About this task: Would you please copy the part of the material below that opens with the line containing "2026 Otevření návsi" and closes with the line containing "2026 Jubilanti Maschik Jan 83 let"? Copy it exactly, and only it.

Given data:
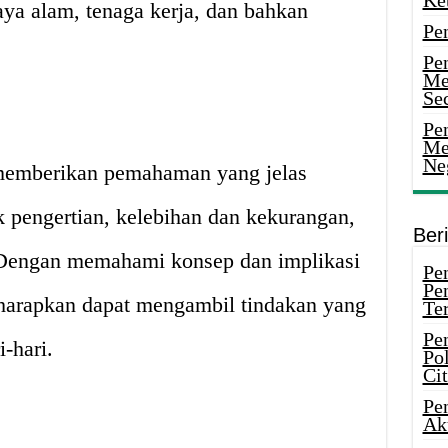
Ke
aya alam, tenaga kerja, dan bahkan
Pe
Pe
Me
Sec
Pen
Me
Ne
k memberikan pemahaman yang jelas
uk pengertian, kelebihan dan kekurangan,
Ber
 Dengan memahami konsep dan implikasi
Pen
Pe
iharapkan dapat mengambil tindakan yang
Ter
Pe
-hari.
Pol
Ci
Pe
Ak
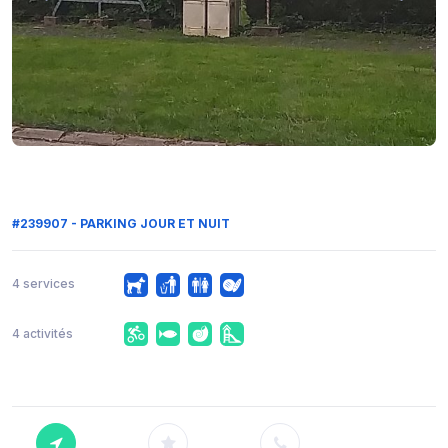
#239907 - PARKING JOUR ET NUIT
4 services
4 activités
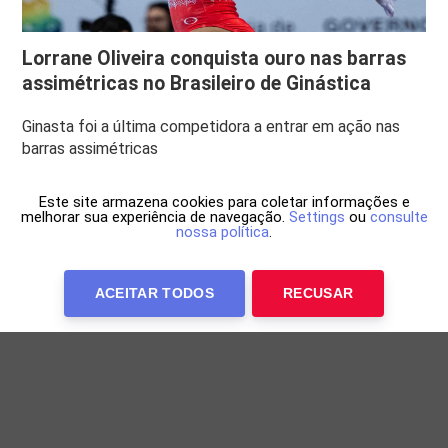
Lorrane Oliveira conquista ouro nas barras
assimétricas no Brasileiro de Ginástica
Ginasta foi a última competidora a entrar em ação nas
barras assimétricas
Este site armazena cookies para coletar informações e
melhorar sua experiência de navegação.
Settings
ou
consulte
nossa política
.
ACEITAR TODOS
RECUSAR
Anuncie Conosco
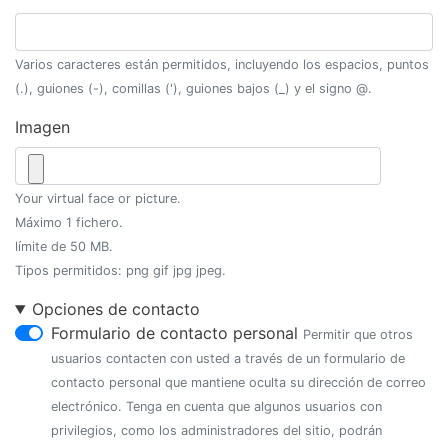
Varios caracteres están permitidos, incluyendo los espacios, puntos
(.), guiones (-), comillas ('), guiones bajos (_) y el signo @.
Imagen
Your virtual face or picture.
Máximo 1 fichero.
límite de 50 MB.
Tipos permitidos: png gif jpg jpeg.
Opciones de contacto
Formulario de contacto personal
Permitir que otros
usuarios contacten con usted a través de un formulario de
contacto personal que mantiene oculta su dirección de correo
electrónico. Tenga en cuenta que algunos usuarios con
privilegios, como los administradores del sitio, podrán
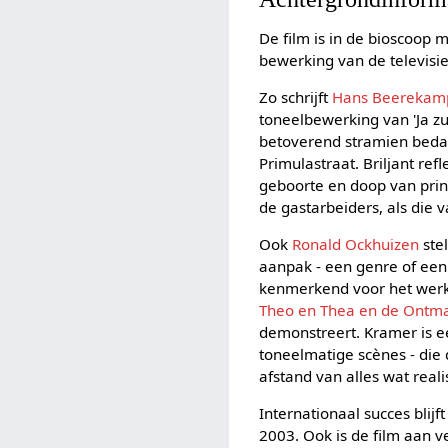
De film is in de bioscoop 
bewerking van de televisie
Zo schrijft
Hans Beerekam
toneelbewerking van 'Ja zu
betoverend stramien bedac
Primulastraat. Briljant re
geboorte en doop van prin
de gastarbeiders, als die v
Ook
Ronald Ockhuizen
stel
aanpak - een genre of een
kenmerkend voor het werk v
Theo en Thea en de Ontm
demonstreert. Kramer is ee
toneelmatige scènes - di
afstand van alles wat real
Internationaal succes blijft
2003. Ook is de film aan 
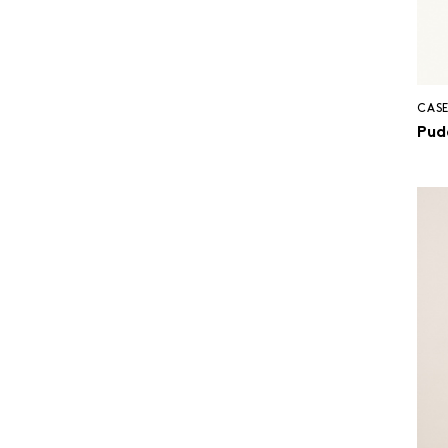
CASE
Pud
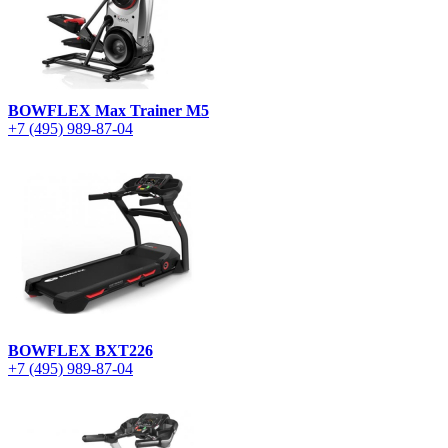
BOWFLEX Max Trainer M5
+7 (495) 989-87-04
BOWFLEX BXT226
+7 (495) 989-87-04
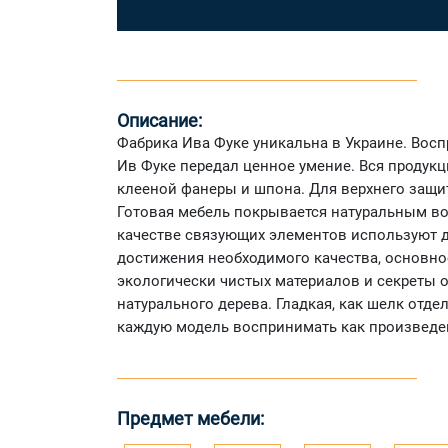
Описание:
Фабрика Ива Фуке уникальна в Украине. Восп
Ив Фуке передал ценное умение. Вся продук
клееной фанеры и шпона. Для верхнего защи
Готовая мебель покрывается натуральным вос
качестве связующих элементов используют д
достижения необходимого качества, основно
экологически чистых материалов и секреты 
натурального дерева. Гладкая, как шелк отде
каждую модель воспринимать как произведен
Предмет мебели:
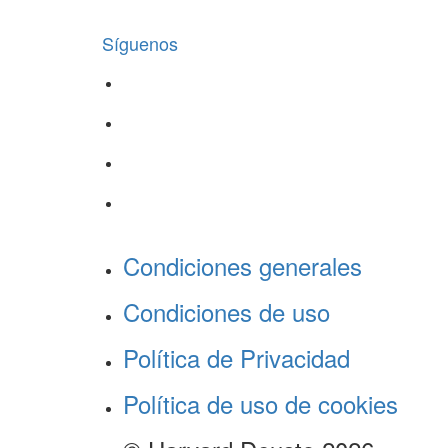
Síguenos
Condiciones generales
Condiciones de uso
Política de Privacidad
Política de uso de cookies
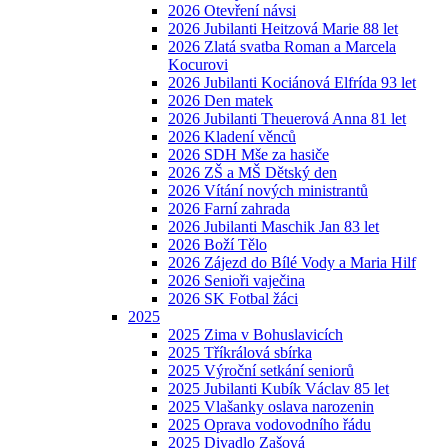
2026 Otevření návsi
2026 Jubilanti Heitzová Marie 88 let
2026 Zlatá svatba Roman a Marcela
Kocurovi
2026 Jubilanti Kociánová Elfrída 93 let
2026 Den matek
2026 Jubilanti Theuerová Anna 81 let
2026 Kladení věnců
2026 SDH Mše za hasiče
2026 ZŠ a MŠ Dětský den
2026 Vítání nových ministrantů
2026 Farní zahrada
2026 Jubilanti Maschik Jan 83 let
2026 Boží Tělo
2026 Zájezd do Bílé Vody a Maria Hilf
2026 Senioři vaječina
2026 SK Fotbal žáci
2025
2025 Zima v Bohuslavicích
2025 Tříkrálová sbírka
2025 Výroční setkání seniorů
2025 Jubilanti Kubík Václav 85 let
2025 Vlašanky oslava narozenin
2025 Oprava vodovodního řádu
2025 Divadlo Zašová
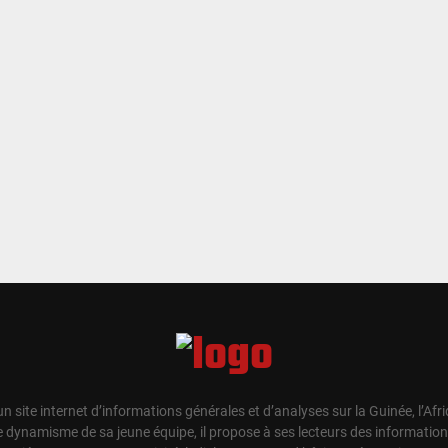
un site internet d’informations générales et d’analyses sur la Guinée, l’Afr
e dynamisme de sa jeune équipe, il propose à ses lecteurs des information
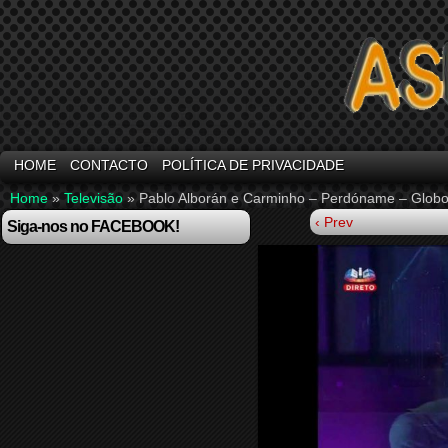
HOME
CONTACTO
POLÍTICA DE PRIVACIDADE
Home
»
Televisão
»
Pablo Alborán e Carminho – Perdóname – Globo
‹ Prev
Siga-nos no FACEBOOK!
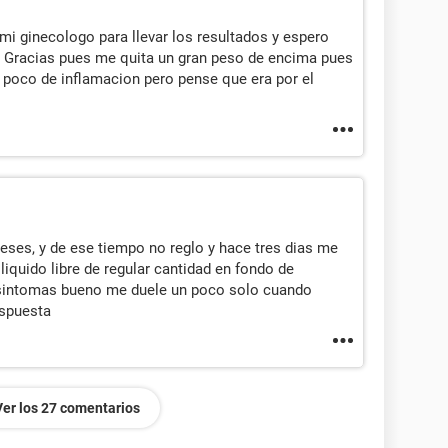
mi ginecologo para llevar los resultados y espero
. Gracias pues me quita un gran peso de encima pues
 poco de inflamacion pero pense que era por el
eses, y de ese tiempo no reglo y hace tres dias me
liquido libre de regular cantidad en fondo de
 sintomas bueno me duele un poco solo cuando
espuesta
Ver los 27 comentarios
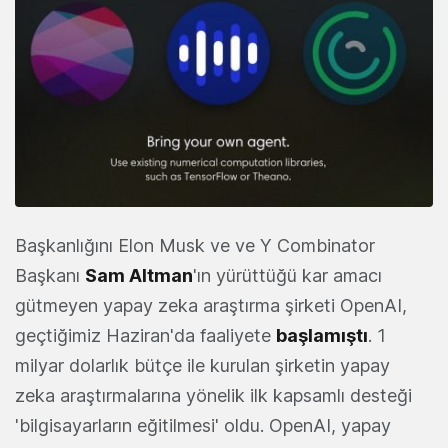
Başkanlığını Elon Musk ve ve Y Combinator
Başkanı
Sam Altman
'ın yürüttüğü kar amacı
gütmeyen yapay zeka araştırma şirketi OpenAI,
geçtiğimiz Haziran'da faaliyete
başlamıştı
. 1
milyar dolarlık bütçe ile kurulan şirketin yapay
zeka araştırmalarına yönelik ilk kapsamlı desteği
'bilgisayarların eğitilmesi' oldu. OpenAI, yapay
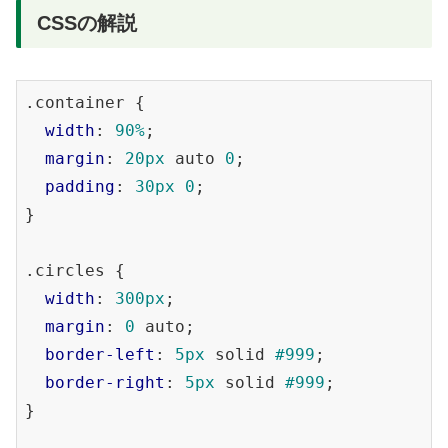
CSSの解説
.container
 {

width
: 
90%
;

margin
: 
20px
 auto 
0
;

padding
: 
30px
0
;

}

.circles
 {

width
: 
300px
;

margin
: 
0
 auto;

border-left
: 
5px
 solid 
#999
;

border-right
: 
5px
 solid 
#999
;

}
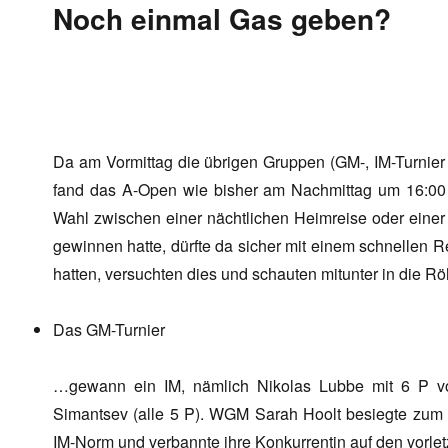
Noch einmal Gas geben?
Da am Vormittag die übrigen Gruppen (GM-, IM-Turnier 
fand das A-Open wie bisher am Nachmittag um 16:00 U
Wahl zwischen einer nächtlichen Heimreise oder einer
gewinnen hatte, dürfte da sicher mit einem schnellen 
hatten, versuchten dies und schauten mitunter in die Rö
Das GM-Turnier
…gewann ein IM, nämlich Nikolas Lubbe mit 6 P vo
Simantsev (alle 5 P). WGM Sarah Hoolt besiegte zum S
IM-Norm und verbannte ihre Konkurrentin auf den vorlet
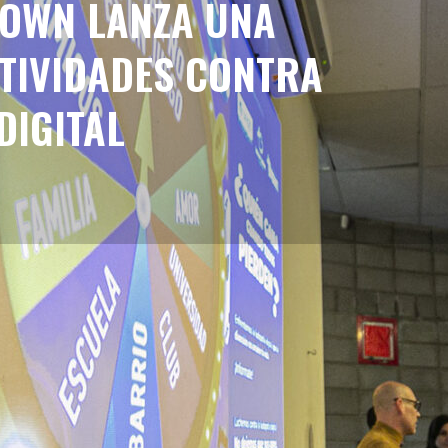
OWN LANZA UNA
CTIVIDADES CONTRA
DIGITAL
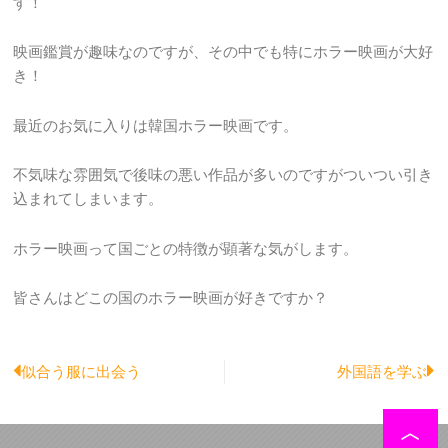
す！
映画鑑賞が趣味なのですが、その中でも特にホラー映画が大好
き！
最近のお気に入りは韓国ホラー映画です。
不気味な雰囲気で後味の悪い作品が多いのですがついつい引き
込まれてしまいます。
ホラー映画って国ごとの特徴が顕著な気がします。
皆さんはどこの国のホラー映画が好きですか？
Prev
N
似合う服に出会う
外国語を学ぶ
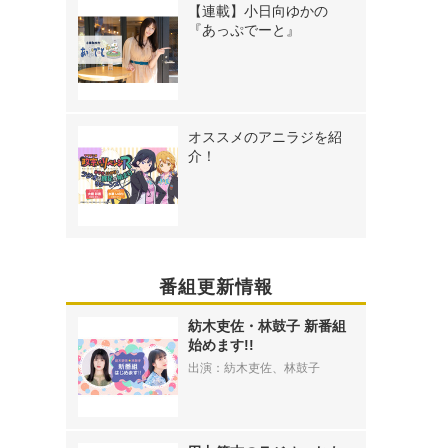
【連載】小日向ゆかの
『あっぷでーと』
オススメのアニラジを紹
介！
番組更新情報
紡木吏佐・林鼓子 新番組
始めます!!
出演：紡木吏佐、林鼓子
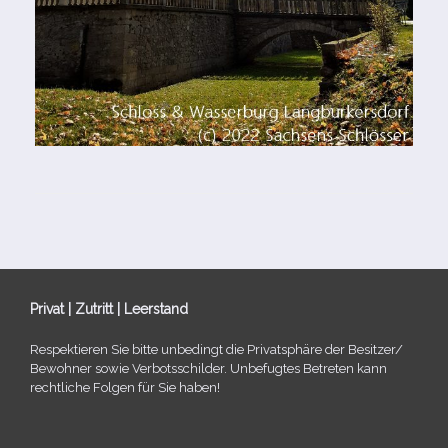
Privat | Zutritt | Leerstand
Respektieren Sie bitte unbe­dingt die Privatsphäre der Besitzer/​
Bewohner sowie Verbotsschilder. Unbefugtes Betreten kann
recht­li­che Folgen für Sie haben!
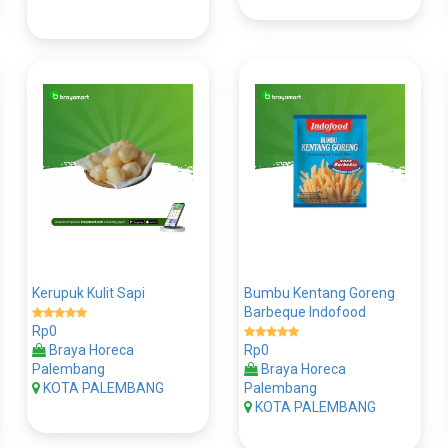
Kerupuk Kulit Sapi
Bumbu Kentang Goreng
Barbeque Indofood
Rp0
Braya Horeca
Rp0
Palembang
Braya Horeca
KOTA PALEMBANG
Palembang
KOTA PALEMBANG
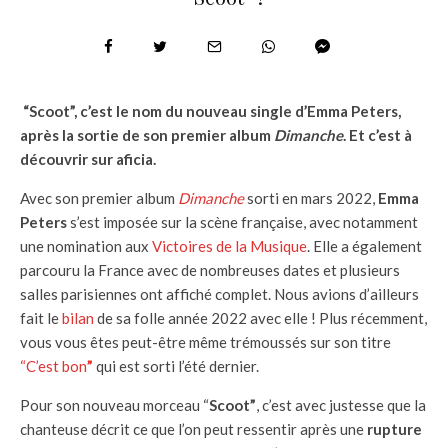
“Scoot”, c’est le nom du nouveau single d’Emma Peters,
après la sortie de son premier album
Dimanche
. Et c’est à
découvrir sur aficia.
Avec son premier album
Dimanche
sorti en mars 2022,
Emma
Peters
s’est imposée sur la scène française, avec notamment
une nomination aux
Victoires de la Musique
. Elle a également
parcouru la France avec de nombreuses dates et plusieurs
salles parisiennes ont affiché complet. Nous avions d’ailleurs
fait le
bilan
de sa folle année 2022 avec elle ! Plus récemment,
vous vous êtes peut-être même trémoussés sur son titre
“C’est bon
”
qui est sorti l’été dernier.
Pour son nouveau morceau “
Scoot”
, c’est avec justesse que la
chanteuse décrit ce que l’on peut ressentir après une
rupture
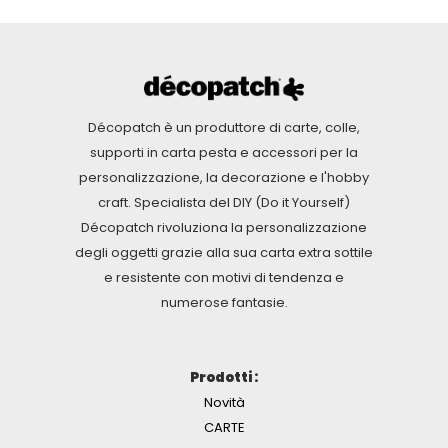
Décopatch è un produttore di carte, colle,
supporti in carta pesta e accessori per la
personalizzazione, la decorazione e l'hobby
craft. Specialista del DIY (Do it Yourself)
Décopatch rivoluziona la personalizzazione
degli oggetti grazie alla sua carta extra sottile
e resistente con motivi di tendenza e
numerose fantasie.
Prodotti :
Novità
CARTE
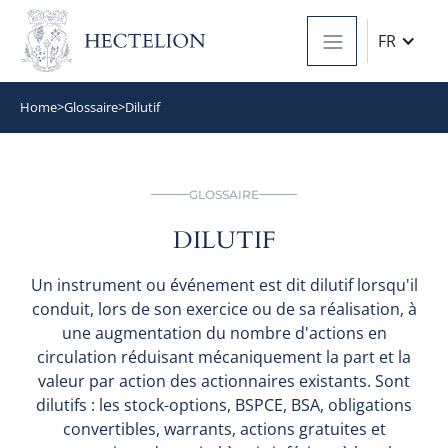
FR
Home
>
Glossaire
>
Dilutif
GLOSSAIRE
DILUTIF
Un instrument ou événement est dit dilutif lorsqu'il
conduit, lors de son exercice ou de sa réalisation, à
une augmentation du nombre d'actions en
circulation réduisant mécaniquement la part et la
valeur par action des actionnaires existants. Sont
dilutifs : les stock-options, BSPCE, BSA, obligations
convertibles, warrants, actions gratuites et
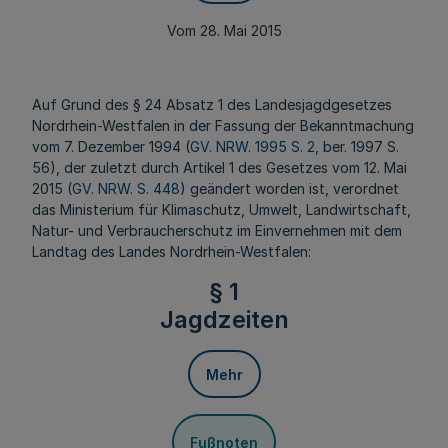
Vom 28. Mai 2015
Auf Grund des § 24 Absatz 1 des Landesjagdgesetzes
Nordrhein-Westfalen in der Fassung der Bekanntmachung
vom 7. Dezember 1994 (
GV. NRW. 1995 S. 2
, ber. 1997 S.
56), der zuletzt durch Artikel 1 des Gesetzes vom 12. Mai
2015 (
GV. NRW. S. 448
) geändert worden ist, verordnet
das Ministerium für Klimaschutz, Umwelt, Landwirtschaft,
Natur- und Verbraucherschutz im Einvernehmen mit dem
Landtag des Landes Nordrhein-Westfalen:
§ 1
Jagdzeiten
Mehr
Fußnoten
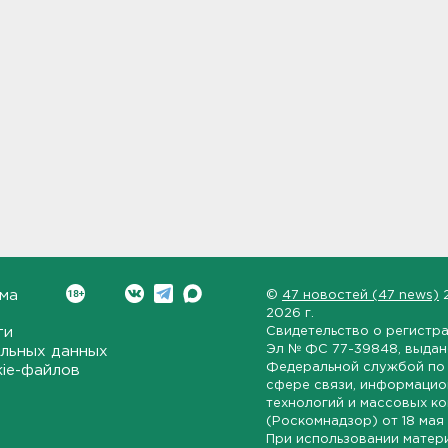
ма
©
47 новостей (47 news)
2026 г.
ти
Свидетельство о регистр
Эл № ФС 77-39848
, выда
льных данных
Федеральной службой по 
kie-файлов
сфере связи, информаци
технологий и массовых к
(Роскомнадзор) от
18 мая
При использовании матер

Output of the task:
2026 Otevření návsi
2026 Jubilanti Heitzová Marie 88 let
2026 Zlatá svatba Roman a Marcela
Kocurovi
2026 Jubilanti Kociánová Elfrída 93 let
2026 Den matek
2026 Jubilanti Theuerová Anna 81 let
2026 Kladení věnců
2026 SDH Mše za hasiče
2026 ZŠ a MŠ Dětský den
2026 Vítání nových ministrantů
2026 Farní zahrada
2026 Jubilanti Maschik Jan 83 let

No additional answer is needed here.